What Are Antibodies?

Antibodies are glycoproteins (molecules that are made up of protein and carbohydrate chains). They are highly specific, and recognise and bind to “antigens” (this term describes anything that causes the immune system to produce antibodies against it and can include chemicals, molecules on the surfaces of bacteria and viruses, and proteins in food like peanuts). Antibodies are divided into five different classes – IgE, IgG, IgM, IgA, and IgE – based on their characteristics and roles. They all have a Y-shaped structure, and while the bottom part does not change from one antibody to another, the two “arms” do and make up the part of the antibody called the “antigen-binding site”. It is differences in this region that enable different antibodies to bind to specific regions of antigens (called “epitopes”) and not to others. For example, an antibody that binds to an epitope on a peanut protein will not bind to an epitope on protein made by the virus that causes flu. Epitopes can be described as “sequential” or “conformational”. Sequential epitopes are made up of a linear sequence of amino acids (the building blocks of proteins) like beads on a string, while conformational epitopes are made up of amino acids that are only brought close together when the string of amino acids is folded up into a three-dimensional structure.

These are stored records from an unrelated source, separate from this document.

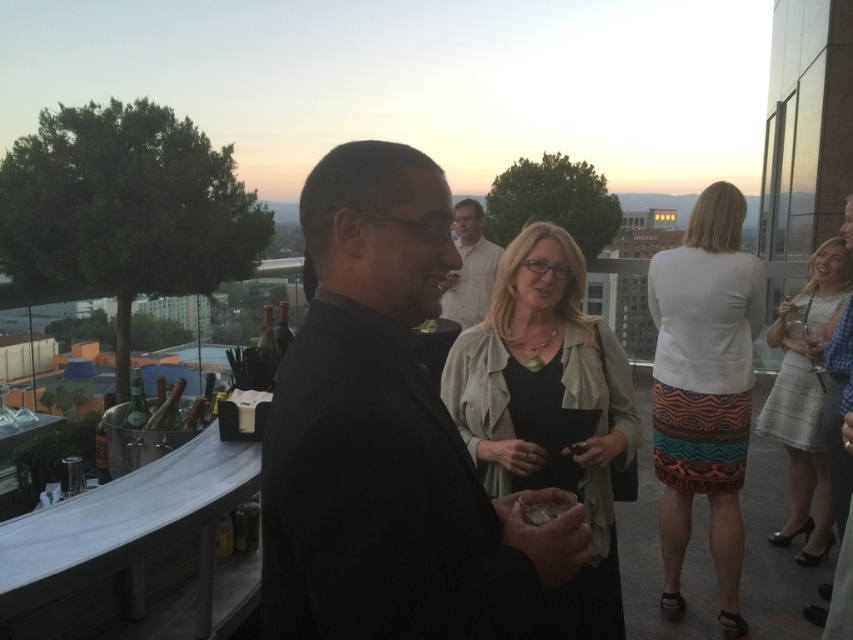 You are at the center of the rooftop and want to find the white matte skirt at upper right. Which direction should you look to locate it?

To locate the white matte skirt at upper right, you should look towards the upper right direction from your current position at the center of the rooftop.

Consider the image. You are a photographer at this rooftop event. You want to capture a photo where both the black matte suit at center and the white matte skirt at upper right are visible. Which object should be placed closer to the bottom of the frame to ensure both are fully visible?

The black matte suit at center is shorter than the white matte skirt at upper right, so placing the black matte suit at center closer to the bottom of the frame will ensure both are fully visible.

You are a photographer at the rooftop event and want to capture both the light gray textured skirt at right and the white cotton shirt at center in a single frame. Which object should you focus on first to ensure both are in the frame?

The light gray textured skirt at right is taller than the white cotton shirt at center, so you should focus on the light gray textured skirt at right first to ensure both are in the frame.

How Can Different Antibody Types Be Used to Predict Peanut Allergy?

Some recent studies have reported that levels of sequential epitope-specific IgE (ses-IgE) antibodies in infants with persistent food allergies are lower than levels of IgE antibodies against a mixture of both conformational and sequential epitopes during the first year of life. ses-IgEs develop as infants get older, raising the possibility that children who develop a persistent peanut allergy later in life may have distinct epitope-specific profiles in infancy. If this is the case, it may become possible to identify infants who are at risk of developing peanut allergy via a simple blood test.

What Did the Study Show?

The authors monitored the development of ses-IgEs in 74 children who were at risk of developing peanut allergy who had either already been identified as allergic to peanut or were not yet allergic, and who were avoiding peanuts. They analysed blood samples taken when the children were aged 4–11 months, and again at 1 and 2.5 years of age. They used a machine learning strategy (a computer system that uses algorithms and statistical models to analyse patterns of data and draw conclusions from them) to identify prognostic biomarkers (characteristics, such as molecules in your blood, that indicate what is going on in the body) that could predict whether or not a child would have an allergic response to an oral food challenge with peanut at a 5-year visit. The results showed that blood samples from children aged as young as 1 year could be used to accurately predict the outcomes of oral food challenge tests at 5 years of age. If these results can be confirmed by further studies, it may become possible for healthcare professionals to identify infants who are likely to develop persistent peanut allergy in the future, enabling them to start peanut exposure interventions early and, hopefully, prevent severe and permanent peanut allergy from developing.

Note: This post is based on an article that is not open-access; i.e., only the abstract is freely available. Furthermore, the authors of this paper make a declaration about grants, research support, consulting fees, lecture fees, etc. received from pharmaceutical companies. It is normal for authors to declare this in case it might be perceived as a conflict of interest.